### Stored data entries
▼

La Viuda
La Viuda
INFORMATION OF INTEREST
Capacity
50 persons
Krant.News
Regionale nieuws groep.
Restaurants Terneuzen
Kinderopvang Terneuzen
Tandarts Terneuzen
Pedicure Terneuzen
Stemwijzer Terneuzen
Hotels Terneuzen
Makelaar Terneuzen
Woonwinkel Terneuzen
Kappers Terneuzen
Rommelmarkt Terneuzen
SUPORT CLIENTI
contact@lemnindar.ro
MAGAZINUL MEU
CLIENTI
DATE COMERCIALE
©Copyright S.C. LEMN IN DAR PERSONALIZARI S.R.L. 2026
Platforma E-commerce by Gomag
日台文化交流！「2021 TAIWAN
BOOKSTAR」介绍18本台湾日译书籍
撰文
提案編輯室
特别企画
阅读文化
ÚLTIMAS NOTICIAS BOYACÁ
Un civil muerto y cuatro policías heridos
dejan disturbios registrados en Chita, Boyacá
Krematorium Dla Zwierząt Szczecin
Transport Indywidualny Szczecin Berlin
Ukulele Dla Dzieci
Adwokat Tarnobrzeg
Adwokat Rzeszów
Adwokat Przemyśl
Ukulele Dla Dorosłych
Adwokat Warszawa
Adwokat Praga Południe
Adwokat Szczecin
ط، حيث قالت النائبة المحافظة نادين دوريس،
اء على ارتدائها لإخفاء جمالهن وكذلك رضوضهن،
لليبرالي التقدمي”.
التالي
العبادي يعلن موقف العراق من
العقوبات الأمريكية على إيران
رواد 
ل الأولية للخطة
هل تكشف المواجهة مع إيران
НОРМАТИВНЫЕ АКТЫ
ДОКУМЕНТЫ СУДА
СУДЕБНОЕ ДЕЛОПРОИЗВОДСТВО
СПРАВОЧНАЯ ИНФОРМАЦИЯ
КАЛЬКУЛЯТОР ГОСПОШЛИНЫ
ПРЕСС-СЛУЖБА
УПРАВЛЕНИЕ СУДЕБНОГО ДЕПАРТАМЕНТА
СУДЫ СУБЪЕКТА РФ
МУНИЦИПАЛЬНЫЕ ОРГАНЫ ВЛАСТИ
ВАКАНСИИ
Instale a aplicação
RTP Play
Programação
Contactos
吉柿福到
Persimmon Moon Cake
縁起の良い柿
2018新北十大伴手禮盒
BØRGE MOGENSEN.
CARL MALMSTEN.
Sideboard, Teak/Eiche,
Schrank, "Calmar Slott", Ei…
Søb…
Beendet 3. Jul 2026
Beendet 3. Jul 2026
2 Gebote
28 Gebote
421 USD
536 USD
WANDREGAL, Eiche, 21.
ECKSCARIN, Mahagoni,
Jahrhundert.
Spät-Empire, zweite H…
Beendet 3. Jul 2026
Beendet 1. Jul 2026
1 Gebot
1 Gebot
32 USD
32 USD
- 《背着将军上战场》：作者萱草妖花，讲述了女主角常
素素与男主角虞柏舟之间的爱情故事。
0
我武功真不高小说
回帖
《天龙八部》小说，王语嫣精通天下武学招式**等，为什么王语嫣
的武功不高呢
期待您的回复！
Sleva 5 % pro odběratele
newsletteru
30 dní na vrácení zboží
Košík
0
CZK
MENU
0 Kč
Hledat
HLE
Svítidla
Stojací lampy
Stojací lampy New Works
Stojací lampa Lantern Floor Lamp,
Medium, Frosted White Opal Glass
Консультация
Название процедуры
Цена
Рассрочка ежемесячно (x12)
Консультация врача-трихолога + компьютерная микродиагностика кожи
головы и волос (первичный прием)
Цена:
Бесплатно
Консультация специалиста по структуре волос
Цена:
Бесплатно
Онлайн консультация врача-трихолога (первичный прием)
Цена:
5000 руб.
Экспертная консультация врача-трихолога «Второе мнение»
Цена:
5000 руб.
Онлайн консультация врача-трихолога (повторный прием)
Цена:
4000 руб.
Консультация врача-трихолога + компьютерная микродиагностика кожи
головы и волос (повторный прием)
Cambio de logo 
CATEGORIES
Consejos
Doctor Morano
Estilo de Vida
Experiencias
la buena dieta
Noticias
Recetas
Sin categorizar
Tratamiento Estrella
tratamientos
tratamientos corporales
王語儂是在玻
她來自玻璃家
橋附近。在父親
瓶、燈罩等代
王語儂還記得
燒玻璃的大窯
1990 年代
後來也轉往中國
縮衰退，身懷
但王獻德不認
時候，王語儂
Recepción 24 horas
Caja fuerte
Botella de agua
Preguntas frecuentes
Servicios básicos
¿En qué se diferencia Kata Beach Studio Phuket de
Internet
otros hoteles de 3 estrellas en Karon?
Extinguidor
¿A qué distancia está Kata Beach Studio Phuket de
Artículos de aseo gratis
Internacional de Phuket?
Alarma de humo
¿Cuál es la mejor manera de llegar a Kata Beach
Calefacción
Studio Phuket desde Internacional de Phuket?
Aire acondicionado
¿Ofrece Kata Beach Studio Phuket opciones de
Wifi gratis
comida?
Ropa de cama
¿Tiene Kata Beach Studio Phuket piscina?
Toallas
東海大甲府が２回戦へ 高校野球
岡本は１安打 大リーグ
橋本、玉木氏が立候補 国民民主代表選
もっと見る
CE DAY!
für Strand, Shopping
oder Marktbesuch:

▲

Exactly as written, repeat each line from the beginning of the data above to the line containing "WANDREGAL, Eiche, 21.", inclusive.

### RESULT FOR THIS EXERCISE
La Viuda
La Viuda
INFORMATION OF INTEREST
Capacity
50 persons
Krant.News
Regionale nieuws groep.
Restaurants Terneuzen
Kinderopvang Terneuzen
Tandarts Terneuzen
Pedicure Terneuzen
Stemwijzer Terneuzen
Hotels Terneuzen
Makelaar Terneuzen
Woonwinkel Terneuzen
Kappers Terneuzen
Rommelmarkt Terneuzen
SUPORT CLIENTI
contact@lemnindar.ro
MAGAZINUL MEU
CLIENTI
DATE COMERCIALE
©Copyright S.C. LEMN IN DAR PERSONALIZARI S.R.L. 2026
Platforma E-commerce by Gomag
日台文化交流！「2021 TAIWAN
BOOKSTAR」介绍18本台湾日译书籍
撰文
提案編輯室
特别企画
阅读文化
ÚLTIMAS NOTICIAS BOYACÁ
Un civil muerto y cuatro policías heridos
dejan disturbios registrados en Chita, Boyacá
Krematorium Dla Zwierząt Szczecin
Transport Indywidualny Szczecin Berlin
Ukulele Dla Dzieci
Adwokat Tarnobrzeg
Adwokat Rzeszów
Adwokat Przemyśl
Ukulele Dla Dorosłych
Adwokat Warszawa
Adwokat Praga Południe
Adwokat Szczecin
ط، حيث قالت النائبة المحافظة نادين دوريس،
اء على ارتدائها لإخفاء جمالهن وكذلك رضوضهن،
لليبرالي التقدمي”.
التالي
العبادي يعلن موقف العراق من
العقوبات الأمريكية على إيران
رواد 
ل الأولية للخطة
هل تكشف المواجهة مع إيران
НОРМАТИВНЫЕ АКТЫ
ДОКУМЕНТЫ СУДА
СУДЕБНОЕ ДЕЛОПРОИЗВОДСТВО
СПРАВОЧНАЯ ИНФОРМАЦИЯ
КАЛЬКУЛЯТОР ГОСПОШЛИНЫ
ПРЕСС-СЛУЖБА
УПРАВЛЕНИЕ СУДЕБНОГО ДЕПАРТАМЕНТА
СУДЫ СУБЪЕКТА РФ
МУНИЦИПАЛЬНЫЕ ОРГАНЫ ВЛАСТИ
ВАКАНСИИ
Instale a aplicação
RTP Play
Programação
Contactos
吉柿福到
Persimmon Moon Cake
縁起の良い柿
2018新北十大伴手禮盒
BØRGE MOGENSEN.
CARL MALMSTEN.
Sideboard, Teak/Eiche,
Schrank, "Calmar Slott", Ei…
Søb…
Beendet 3. Jul 2026
Beendet 3. Jul 2026
2 Gebote
28 Gebote
421 USD
536 USD
WANDREGAL, Eiche, 21.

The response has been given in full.